BATON ROUGE, La., Oct. 1, 2014 /PRNewswire/ — Throughout Louisiana, business is booming. The state’s industrial renaissance has already resulted in commitments for more than $50 billion in new capital investment and more than 83,000 new direct and indirect jobs since 2008, according to state officials.

Entergy Corporation Logo.

Entergy Louisiana, LLC and Entergy Gulf States Louisiana, L.L.C. have a plan to help keep that growth trend going. On Tuesday, the two companies asked the Louisiana Public Service Commission for permission to become a single utility.

“All customers benefit if Louisiana can attract new industry,” said Phillip May, Entergy Louisiana president and CEO. “Combining these two companies will allow us to make the necessary investments in the state’s utility infrastructure that will help us keep Louisiana’s economy growing. And our customers will still enjoy some of the lowest rates in the nation.”

By 2019, the two companies expect an increase of up to 1,600 MW in industrial load growth. Meeting that demand will require significant capital investments in all aspects of the companies’ business – generation, transmission and distribution.

Together, the two companies expect to invest more than $5 billion in Louisiana’s electric infrastructure by 2019, with similar levels of investment expected in the future.

“These upgrades won’t just improve Louisiana’s power infrastructure. They’ll allow us to keep meeting the growing industrial demand for electricity,” May said. “And more industrial development means more jobs in Louisiana. It also means a larger tax base so our communities can invest in their schools, repair their roads and maintain their parks.”

The companies aren’t combining as a way to increase revenue through rate adjustments. Rather, the proposed transaction is designed to be revenue-neutral. In order to minimize changes in customer bills, the companies will maintain separate base rates for existing customers. Going forward, as the combined company makes new investments, those new costs would be shared by all customers.

If the transaction is approved and closed in 2015, it could also produce up to $128 million in customer benefits during the decade after closing. This figure includes $97 million in guaranteed savings to customers during the first nine years after the transaction closes. Customer benefits are expected to be funded from anticipated savings resulting from the transaction.

“Our goal is to limit any rate impacts on customers,” May said. “Over the past several months, we’ve partnered with customers, regulators and other stakeholders to create the proposed rate schedule. The resulting proposal is stronger for their input and better meets the needs of the company, its customers, its employees and its communities.”

Entergy’s Louisiana utility companies provide electric service to more than one million customers through the operating companies Entergy Louisiana, LLC and Entergy Gulf States Louisiana, L.L.C. and natural gas service to nearly 93,000 customers in the greater Baton Rouge area through Entergy Gulf States Louisiana. With operations in southern, central and northeastern Louisiana, the companies are subsidiaries of Entergy Corporation.

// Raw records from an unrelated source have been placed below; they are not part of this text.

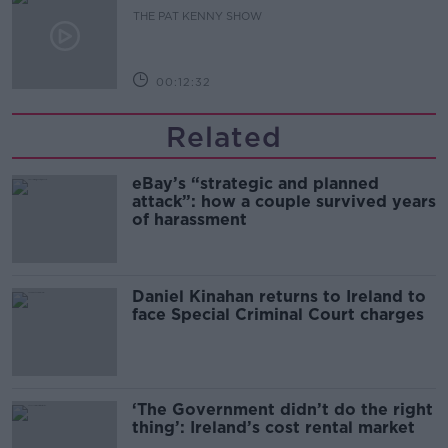
THE PAT KENNY SHOW
00:12:32
Related
eBay’s “strategic and planned
attack”: how a couple survived years
of harassment
Daniel Kinahan returns to Ireland to
face Special Criminal Court charges
‘The Government didn’t do the right
thing’: Ireland’s cost rental market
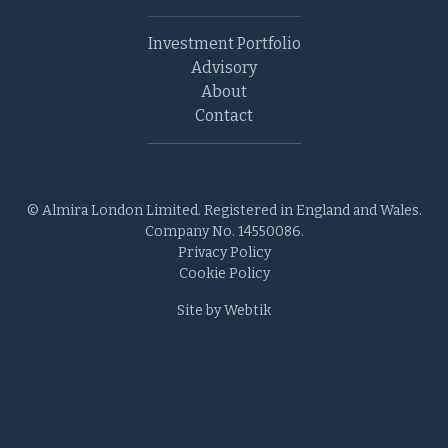
Investment Portfolio
Advisory
About
Contact
© Almira London Limited. Registered in England and Wales.
Company No. 14550086.
Privacy Policy
Cookie Policy
Site by Webtik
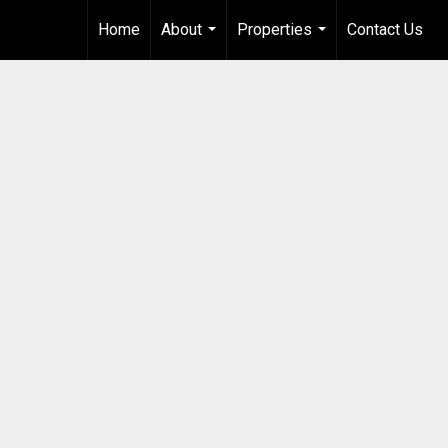
Home
About
Properties
Contact Us
...
...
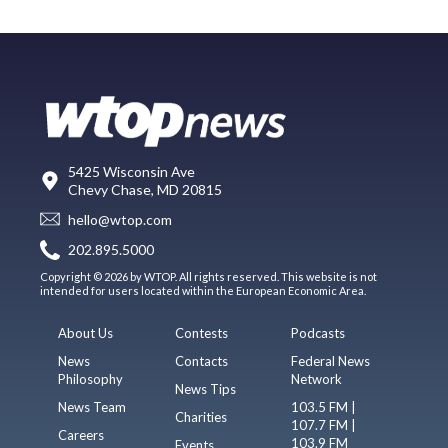
5425 Wisconsin Ave
Chevy Chase, MD 20815
hello@wtop.com
202.895.5000
Copyright © 2026 by WTOP. All rights reserved. This website is not
intended for users located within the European Economic Area.
About Us
Contests
Podcasts
News
Contacts
Federal News
Philosophy
Network
News Tips
News Team
103.5 FM |
Charities
107.7 FM |
Careers
103.9 FM
Events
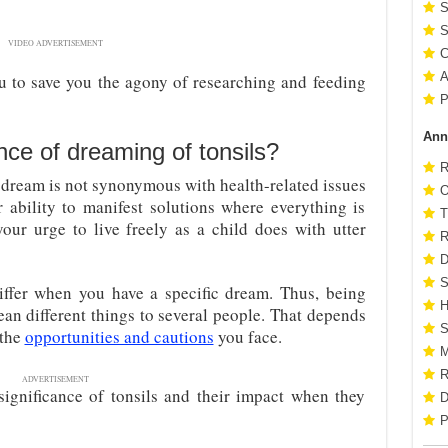
S
S
VIDEO ADVERTISEMENT
C
A
u to save you the agony of researching and feeding
P
Ann
ance of dreaming of tonsils?
R
 dream is not synonymous with health-related issues
O
r ability to manifest solutions where everything is
T
your urge to live freely as a child does with utter
R
D
S
iffer when you have a specific dream. Thus, being
H
an different things to several people. That depends
S
 the
opportunities and cautions
you face.
M
R
ADVERTISEMENT
 significance of tonsils and their impact when they
D
P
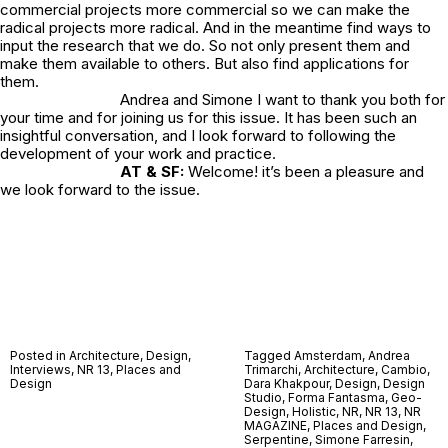
commercial projects more commercial so we can make the
radical projects more radical. And in the meantime find ways to
input the research that we do. So not only present them and
make them available to others. But also find applications for
them.
Andrea and Simone I want to thank you both for
your time and for joining us for this issue. It has been such an
insightful conversation, and I look forward to following the
development of your work and practice.
AT & SF:
Welcome! it’s been a pleasure and
we look forward to the issue.
Posted in
Architecture
,
Design
,
Tagged
Amsterdam
,
Andrea
Interviews
,
NR 13
,
Places and
Trimarchi
,
Architecture
,
Cambio
,
Design
Dara Khakpour
,
Design
,
Design
Studio
,
Forma Fantasma
,
Geo-
Design
,
Holistic
,
NR
,
NR 13
,
NR
MAGAZINE
,
Places and Design
,
Serpentine
,
Simone Farresin
,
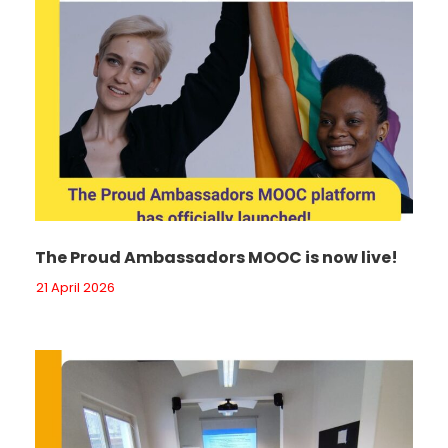
The Proud Ambassadors MOOC is now live!
21 April 2026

Entergy Corporation is an integrated energy company engaged primarily in electric power production and retail distribution operations. Entergy owns and operates power plants with approximately 30,000 megawatts of electric generating capacity, including more than 10,000 megawatts of nuclear power, making it one of the nation’s leading nuclear generators. Entergy delivers electricity to 2.8 million utility customers in Arkansas, Louisiana, Mississippi and Texas. Entergy has annual revenues of more than $11 billion and approximately 14,000 employees.

In this news release, and from time to time, Entergy Louisiana, LLC and Entergy Gulf States Louisiana, L.L.C. make certain “forward-looking statements” within the meaning of the Private Securities Litigation Reform Act of 1995. Except to the extent required by the federal securities laws, Entergy Louisiana, LLC and Entergy Gulf States Louisiana, L.L.C. undertake no obligation to publicly update or revise any forward-looking statements, whether as a result of new information, future events or otherwise.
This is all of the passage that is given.